__Action item__
Gather every line from the entries below that includes "espacio".

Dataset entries
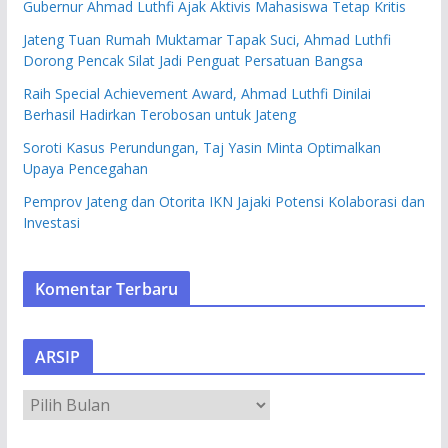
Gubernur Ahmad Luthfi Ajak Aktivis Mahasiswa Tetap Kritis
Jateng Tuan Rumah Muktamar Tapak Suci, Ahmad Luthfi
Dorong Pencak Silat Jadi Penguat Persatuan Bangsa
Raih Special Achievement Award, Ahmad Luthfi Dinilai
Berhasil Hadirkan Terobosan untuk Jateng
Soroti Kasus Perundungan, Taj Yasin Minta Optimalkan
Upaya Pencegahan
Pemprov Jateng dan Otorita IKN Jajaki Potensi Kolaborasi dan
Investasi
Komentar Terbaru
ARSIP
A
R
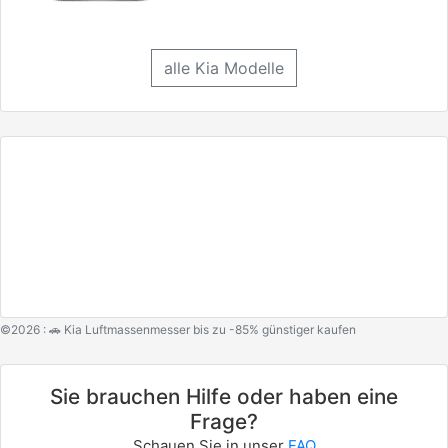
alle Kia Modelle
©2026 : 🚗 Kia Luftmassenmesser bis zu -85% günstiger kaufen
Sie brauchen Hilfe oder haben eine
Frage?
Schauen Sie in unser
FAQ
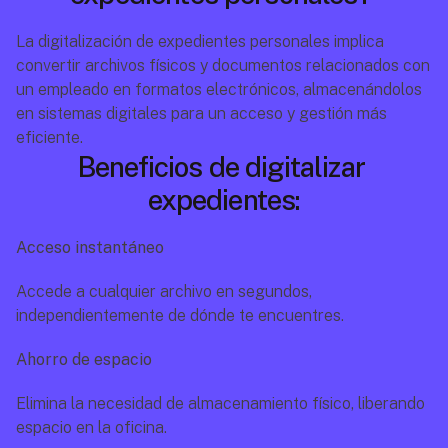
La digitalización de expedientes personales implica 
convertir archivos físicos y documentos relacionados con 
un empleado en formatos electrónicos, almacenándolos 
en sistemas digitales para un acceso y gestión más 
eficiente.
Beneficios de digitalizar 
expedientes:
Acceso instantáneo
Accede a cualquier archivo en segundos, 
independientemente de dónde te encuentres.
Ahorro de espacio
Elimina la necesidad de almacenamiento físico, liberando 
espacio en la oficina.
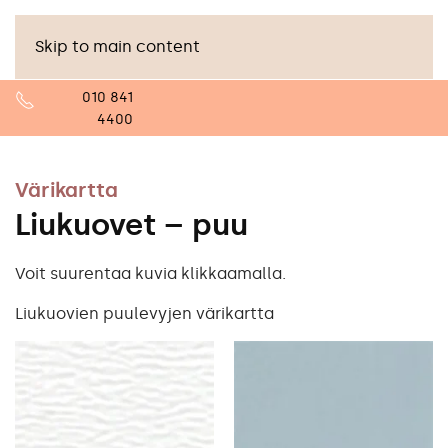
Skip to main content
010 841
4400
Värikartta
Liukuovet – puu
Voit suurentaa kuvia klikkaamalla.
Liukuovien puulevyjen värikartta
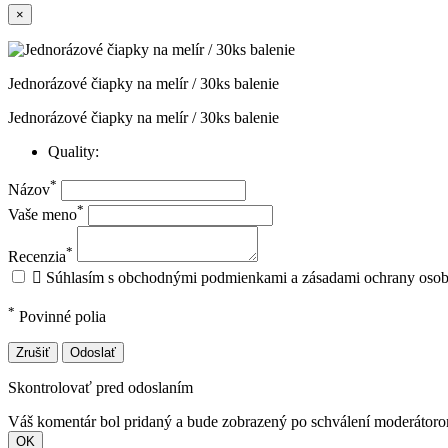
×
Jednorázové čiapky na melír / 30ks balenie
Jednorázové čiapky na melír / 30ks balenie
Quality:
*
Názov
*
Vaše meno
*
Recenzia

Súhlasím s obchodnými podmienkami a zásadami ochrany oso
*
Povinné polia
Zrušiť
Odoslať
Skontrolovať pred odoslaním
Váš komentár bol pridaný a bude zobrazený po schválení moderátor
OK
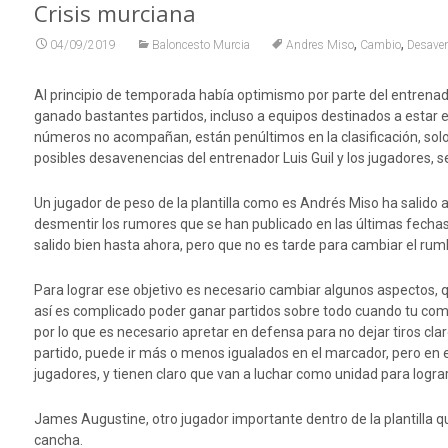
Crisis murciana
,
,
04/09/2019
Baloncesto Murcia
Andres Miso
Cambio
Desaven
Al principio de temporada había optimismo por parte del entrenado
ganado bastantes partidos, incluso a equipos destinados a estar en
números no acompañan, están penúltimos en la clasificación, solo
posibles desavenencias del entrenador Luis Guil y los jugadores,
Un jugador de peso de la plantilla como es Andrés Miso ha salido
desmentir los rumores que se han publicado en las últimas fechas 
salido bien hasta ahora, pero que no es tarde para cambiar el rum
Para lograr ese objetivo es necesario cambiar algunos aspectos, qu
así es complicado poder ganar partidos sobre todo cuando tu como
por lo que es necesario apretar en defensa para no dejar tiros cla
partido, puede ir más o menos igualados en el marcador, pero en el
jugadores, y tienen claro que van a luchar como unidad para logra
James Augustine, otro jugador importante dentro de la plantilla qu
cancha.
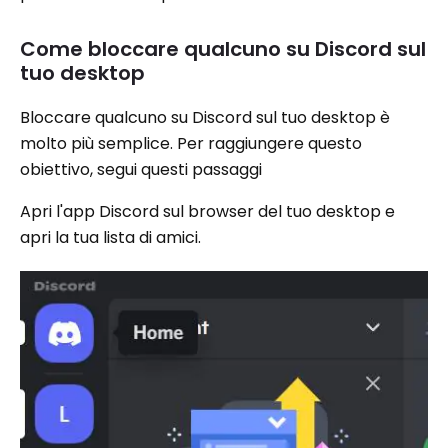
Come bloccare qualcuno su Discord sul
tuo desktop
Bloccare qualcuno su Discord sul tuo desktop è
molto più semplice. Per raggiungere questo
obiettivo, segui questi passaggi
Apri l'app Discord sul browser del tuo desktop e
apri la tua lista di amici.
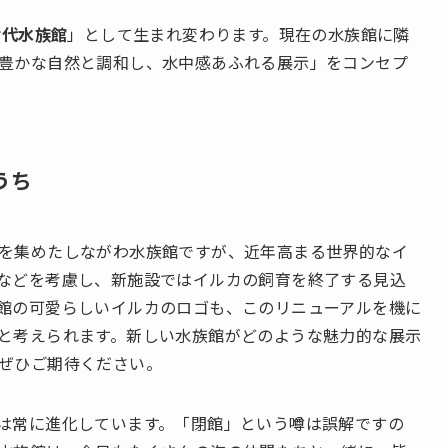
世代水族館
」として生まれ変わります。現在の水族館に隣
豊かな自然と調和し、水中感あふれる展示」をコンセプ
うち
を集めたしながわ水族館ですが、近年高まる世界的なイ
などを考慮し、新施設ではイルカの飼育を終了する見込
館の可愛らしいイルカのロゴも、このリニューアルを機に
と考えられます。新しい水族館がどのような魅力的な展示
ぜひご期待ください。
は常に進化しています。「閉館」という噂は誤解ですの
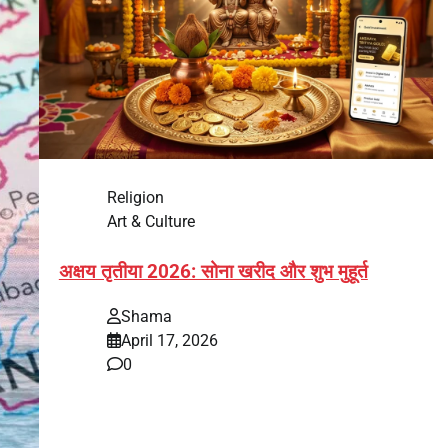
Religion
Art & Culture
अक्षय तृतीया 2026: सोना खरीद और शुभ मुहूर्त
Shama
April 17, 2026
0
भारत में अक्षय तृतीया 2026 को लेकर तैयारियां तेज हो गई हैं।
यह पर्व हर साल की तरह इस बार…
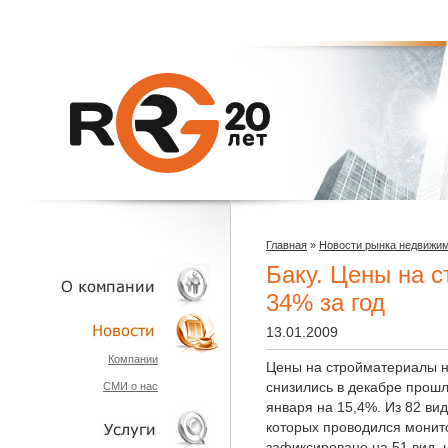
Главная
»
Новости рынка недвижи
Баку. Цены на 
34% за год
13.01.2009
О КОМПАНИИ
Компании
Цены на стройматериалы н
снизились в декабре прошл
СМИ о нас
НОВОСТИ
января на 15,4%. Из 82 ви
которых проводился монито
зафиксировано на 51 вид, 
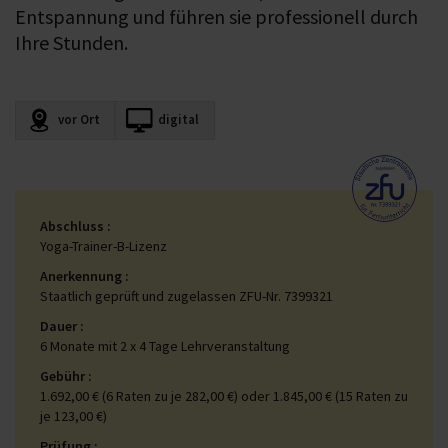
Entspannung und führen sie professionell durch
Ihre Stunden.
vor Ort
digital
Abschluss
Yoga-Trainer-B-Lizenz
Anerkennung
Staatlich geprüft und zugelassen ZFU-Nr. 7399321
Dauer
6 Monate mit 2 x 4 Tage Lehrveranstaltung
Gebühr
1.692,00 € (6 Raten zu je 282,00 €) oder 1.845,00 € (15 Raten zu
je 123,00 €)
Prüfung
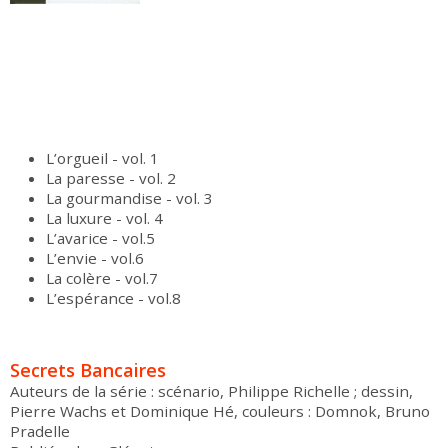
L’orgueil - vol. 1
La paresse - vol. 2
La gourmandise - vol. 3
La luxure - vol. 4
L’avarice - vol.5
L’envie - vol.6
La colère - vol.7
L’espérance - vol.8
Secrets Bancaires
Auteurs de la série : scénario, Philippe Richelle ; dessin,
Pierre Wachs et Dominique Hé, couleurs : Domnok, Bruno
Pradelle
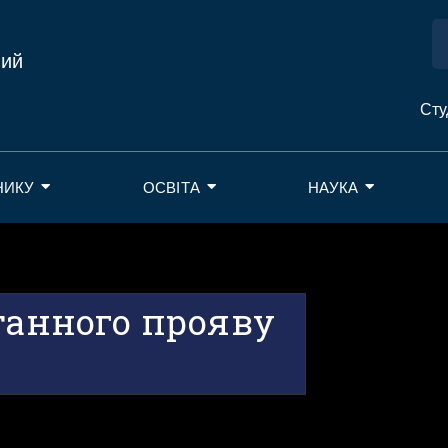
ний
Сту
НИКУ
ОСВІТА
НАУКА
танного прояву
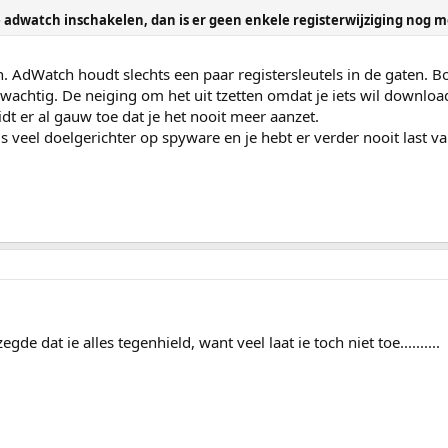
e adwatch inschakelen, dan is er geen enkele registerwijziging nog m
n. AdWatch houdt slechts een paar registersleutels in de gaten. B
uwachtig. De neiging om het uit tzetten omdat je iets wil downloa
eidt er al gauw toe dat je het nooit meer aanzet.
 veel doelgerichter op spyware en je hebt er verder nooit last va
egde dat ie alles tegenhield, want veel laat ie toch niet toe..........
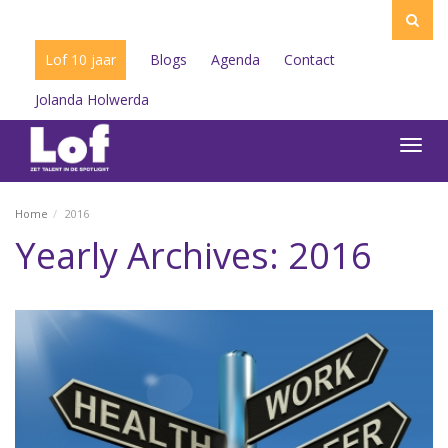
Lof 10 jaar
Blogs
Agenda
Contact
Jolanda Holwerda
Toggl
navig
Home
2016
Yearly Archives: 2016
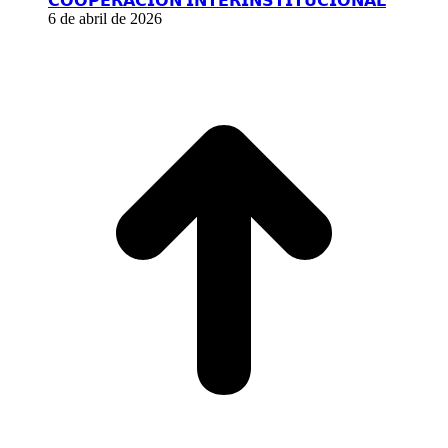
𝗖𝗢𝗢𝗣𝗘𝗥𝗔𝗖𝗜𝗢́𝗡 𝗜𝗡𝗧𝗘𝗥𝗜𝗡𝗦𝗧𝗜𝗧𝗨𝗖𝗜𝗢𝗡𝗔𝗟
6 de abril de 2026
I
a
T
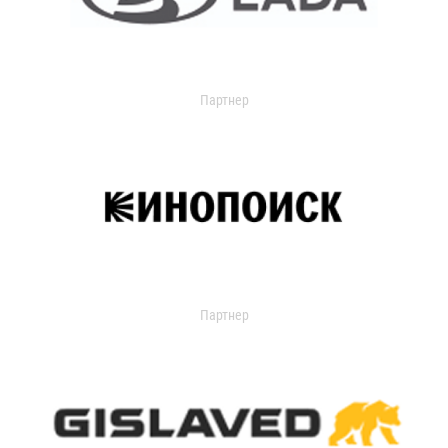
Партнер
Партнер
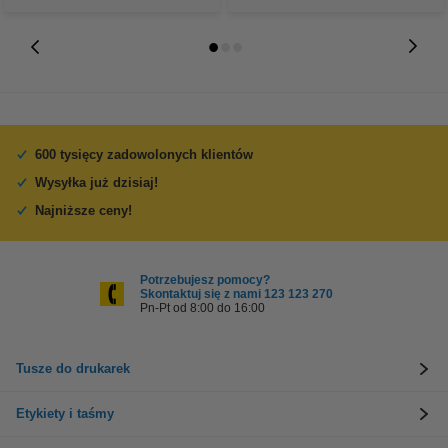
600 tysięcy zadowolonych klientów
Wysyłka już dzisiaj!
Najniższe ceny!
Potrzebujesz pomocy?
Skontaktuj się z nami 123 123 270
Pn-Pt od 8:00 do 16:00
Tusze do drukarek
Etykiety i taśmy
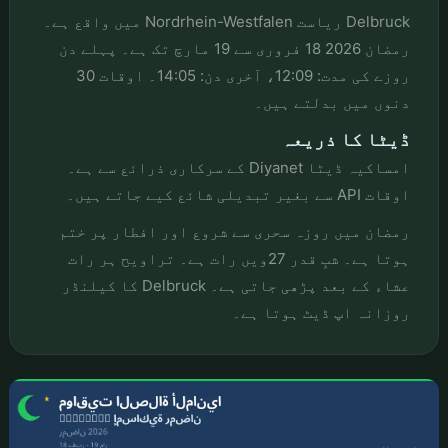
Delbruck ریاست Nordrhein-Westfalen میں واقع ہے۔
رمضان 2026 18 فروری سے 19 مارچ تک ہے۔ پہلے دن
روزے کی مدت: 12:09، آخری دن: 14:05۔ اوقات 30
دنوں میں بدلتے ہیں۔
ڈیٹا کا ذریعہ
امساکیہ ڈیٹا Diyanet کے سرکاری ذرائع سے ہے۔
اوقات API سے بغیر تبدیلی شائع کیے جاتے ہیں۔
رمضان میں روزہ سحری سے شروع اور افطار پر ختم
ہوتا ہے۔ شبِ قدر 27ویں رات ہے۔ تراویح ہر رات
عشاء کے بعد پڑھی جاتی ہے۔ Delbruck کا کیلنڈر
روزانہ اپ ڈیٹ ہوتا ہے۔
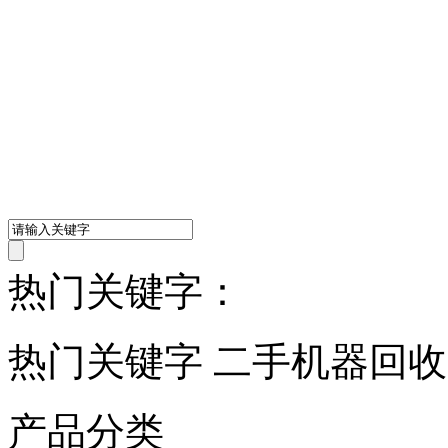
热门关键字：
热门关键字 二手机器回
产品分类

__Exercise answer__
Ahorro de espacio
espacio en la oficina.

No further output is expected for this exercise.